In the phase 1b portion of the study, the coprimary end points included characterization of dose-limiting toxicities, adverse events (AEs), and tolerability along with determining the maximum-tolerated dose and recommended phase 2 dose (RP2D). The phase 2 primary end point was ORR by RECIST v1.1., while PFS and reduction in KRAS mutant allelic frequency (MAF) in the ctDNA served as secondary study end points.
Results were from a group of 50 patients who had a median age of 61 years (range, 35-83) and were 56% male. Most of the patients (69%) had an Eastern Cooperative Oncology Group score of 0 while the remaining 31% had a score of 1. Primary tumor sites among the study cohort were the colon (55%), rectum (35%), and other areas (10%).
Most patients (59%) had metastatis of the liver and other organs, 18% had only liver metastasis, and 22% had no liver metastasis. Notably, 65% of patients had 2 or more metastatic sites, and 35% had 1.
Sixty-seven percent of patients in the study had been previously treated with bevacizumab.
In the overall study population who were treated with either the initial dose of onvansertib with FOLFIR and bevacizumab or those escalated to 15 mg/m2 or 18 mg/m2, 33% experienced either a partial response (PR) or complete response (CR) to therapy. In addition, 58% of patients had stable disease (SD) and only 8% had progressive disease (PD).1,2
At the RP2D of onvansertib 15 mg/m2, 31% of patients achieved a PR or CR, 63% had SD, and only 6% had PD. The study investigators noted that 3 PRs were not confirmed due to discontinuation to pursue curative therapy, an unrelated AE, or the patients regressed to SD.1
Nineteen PFS events occurred during the study in the 48 evaluable patients. The median PFS was 9.37 months. Further, there were changes from baseline in tumor mutational burden based on the level of response that patients experienced. Among those who achieved a CR or PR, there was a mean change from baseline in KRAS MAF of 96% (P < .05). In those with SD, the mean change was 74% (P < .01), while those with PD experience a mean change of 63%, however, this was not statistically significant.

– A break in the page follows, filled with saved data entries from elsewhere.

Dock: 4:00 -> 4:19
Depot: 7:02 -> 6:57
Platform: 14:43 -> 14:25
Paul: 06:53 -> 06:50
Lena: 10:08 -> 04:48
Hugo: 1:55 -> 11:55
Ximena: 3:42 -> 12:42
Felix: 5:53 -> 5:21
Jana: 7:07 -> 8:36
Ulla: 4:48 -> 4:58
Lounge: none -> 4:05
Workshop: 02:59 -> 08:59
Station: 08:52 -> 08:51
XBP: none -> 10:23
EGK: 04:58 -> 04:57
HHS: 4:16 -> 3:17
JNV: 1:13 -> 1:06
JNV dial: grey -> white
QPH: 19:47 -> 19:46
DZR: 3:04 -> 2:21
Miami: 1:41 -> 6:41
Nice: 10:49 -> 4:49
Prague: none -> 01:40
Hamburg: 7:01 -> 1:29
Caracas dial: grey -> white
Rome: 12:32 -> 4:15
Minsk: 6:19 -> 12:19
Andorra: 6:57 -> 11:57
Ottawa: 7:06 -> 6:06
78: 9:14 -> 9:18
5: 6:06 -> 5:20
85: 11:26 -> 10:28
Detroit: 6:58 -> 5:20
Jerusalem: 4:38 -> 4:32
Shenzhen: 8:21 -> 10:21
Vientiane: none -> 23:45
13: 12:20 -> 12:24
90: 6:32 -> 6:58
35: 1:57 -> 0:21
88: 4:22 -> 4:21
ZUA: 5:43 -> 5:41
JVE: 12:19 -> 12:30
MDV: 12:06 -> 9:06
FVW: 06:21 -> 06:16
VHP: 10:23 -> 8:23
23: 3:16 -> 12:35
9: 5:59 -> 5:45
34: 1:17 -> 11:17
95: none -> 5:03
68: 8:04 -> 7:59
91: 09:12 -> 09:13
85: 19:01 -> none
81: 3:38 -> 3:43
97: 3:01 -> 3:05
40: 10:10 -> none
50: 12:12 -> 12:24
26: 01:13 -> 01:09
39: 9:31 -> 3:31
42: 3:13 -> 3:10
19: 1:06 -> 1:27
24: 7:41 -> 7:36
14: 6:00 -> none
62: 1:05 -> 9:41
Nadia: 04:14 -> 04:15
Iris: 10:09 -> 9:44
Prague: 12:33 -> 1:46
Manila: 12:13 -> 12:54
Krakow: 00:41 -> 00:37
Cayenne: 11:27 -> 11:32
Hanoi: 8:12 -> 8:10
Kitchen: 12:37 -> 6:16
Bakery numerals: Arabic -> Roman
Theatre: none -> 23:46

Onvansertib with FOLFIRI and bevacizumab appeared to be a tolerable second-line therapy for the KRAS-mutant mCRC population. The majority of the AEs were low grade and only 11% of patients experienced grade 3 or 4 AEs. The most common grade 1 AEs were nausea (n = 24), fatigue (n = 15), diarrhea (n = 15), and abdominal pain (n = 13). The grade 4 AEs included neutropenia (n = 7), decreased white blood cell count (n = 2), neutropenic fever (n = 1), and hyperphosphatemia (n = 1).
These study findings suggest the decline in plasma mutant KRAS that was demonstrated after the first cycle of treatment is correlated with radiographic disease response and may be a viable biomarker for exploration in the future, according to Lenz et al.
The study continues to enroll patients with KRAS-mutant mCRC who had failure or intolerance to first-line treatment with fluoropyrimidine and oxaliplatin with or without bevacizumab. Currently, 16 patients are receiving the onvansertib combination, and of those, 15 are being treated with the RP2D of onvansertib.